I shrug. I’m busted. What does it hurt to tell him? “Almost ten years.”
“You’ve been sneaking off pack territory for a decade?”
“I’ve been driving a truck five miles to a farmer’s market to sell honey and jam.” I snort. “I’m a criminal mastermind.”
“You could have asked for an escort.”
“You would have said no.”
“You don’t know that.”
“Yes, I do. You don’t get it.” My gaze flies to his face, and I know there’s hurt in my eyes, and I wish there wasn’t. I wish I was unrepentant and bold and I didn’t give a shit, but I can’t help it. I care. More than I should. “You can live a few yards away and never really notice I exist, but you’re the alpha. We all know you backwards and forwards. We have to for our survival. And no, you wouldn’t have given me an escort to go to the farmer’s market. You wouldn’t have let a fighter miss training. Never.”

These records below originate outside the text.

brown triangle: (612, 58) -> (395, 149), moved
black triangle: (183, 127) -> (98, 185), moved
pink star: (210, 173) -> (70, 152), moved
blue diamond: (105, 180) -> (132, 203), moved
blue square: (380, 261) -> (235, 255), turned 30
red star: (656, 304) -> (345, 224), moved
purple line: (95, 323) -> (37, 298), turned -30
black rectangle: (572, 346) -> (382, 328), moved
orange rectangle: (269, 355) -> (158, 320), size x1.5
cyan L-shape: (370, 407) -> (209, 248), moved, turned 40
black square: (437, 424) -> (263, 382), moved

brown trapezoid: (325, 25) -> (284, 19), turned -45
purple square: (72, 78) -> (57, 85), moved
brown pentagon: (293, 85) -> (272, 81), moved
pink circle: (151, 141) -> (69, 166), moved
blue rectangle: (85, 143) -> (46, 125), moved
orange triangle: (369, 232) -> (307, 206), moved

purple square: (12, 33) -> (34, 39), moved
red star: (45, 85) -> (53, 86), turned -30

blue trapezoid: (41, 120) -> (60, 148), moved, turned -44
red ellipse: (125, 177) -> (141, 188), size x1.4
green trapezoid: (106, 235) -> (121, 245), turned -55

“Yeah? You can read my mind?”
“Yeah. I can.” I hike my chin.
“What am I thinking now?”
His cock bobs, the thick base swelling and flushing a darker red. My cheeks flame. He chuckles. I want to bash him over the head with a log.

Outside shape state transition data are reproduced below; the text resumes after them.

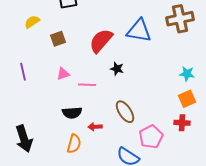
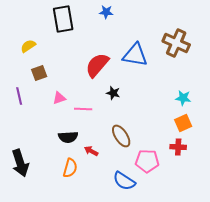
brown cross: (180, 19) -> (176, 43), turned 36
brown square: (58, 39) -> (39, 73), moved
red arrow: (95, 127) -> (91, 151), turned 32
pink pentagon: (151, 137) -> (147, 161), turned 30

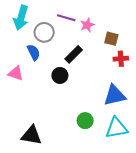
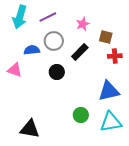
purple line: (66, 18) -> (48, 17), moved, turned -42
gray circle: (44, 32) -> (54, 41), moved
blue semicircle: (34, 52) -> (32, 50), turned -70
black rectangle: (74, 54) -> (80, 52), moved

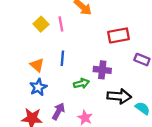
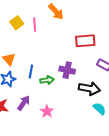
blue line: (62, 58) -> (31, 71), moved
black arrow: (119, 96) -> (89, 88), moved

“I’m thinking that I have a mate,” he says softly. “And she’s cold and angry and sitting in the dirt. I’m thinking I’m an asshole.”
I sniff the tears back. It is chilly in the shade. It hadn’t really registered until now, but there are goosebumps on my arms.
“I’m thinking about how I’m gonna convince her to get back in the truck. And into my cabin. And my bed.”
More blood rushes to my head, and now I’m dizzy. My wolf has gotten quiet, and her ears are perked straight up.
“I’m not getting into your bed. If you talked to the crone, you know she severed the bond.”
“No, she didn’t. Not all the way. I can feel it.”
He can? His blue eyes hold mine, steady and cool. All the confidence he carries zips along a new thread between us. It’s heady. Like a shot of whiskey. Is it real?
“Here,” he says, laying his palm on a sculpted pec. A vein runs diagonally, past his pale brown nipple. It pulses with his heartbeat.
“What does it feel like?” I ask quietly. I can’t remember anything but pain.
His lips turn down and a crease appears on the bridge of his nose. “Like I have another heart, and I didn’t know I had it, and now I do.”
“I don’t feel anything.”
He offers me a sad smile. “Yet.”
“Ever.”
“Come back to camp with me, Una.”
“I hate you.”
“I’ll buy you more mushrooms.”
Tears fill my eyes again, and he stiffens, his blue eyes darkening. “I don’t want your mushrooms. I want mine back.”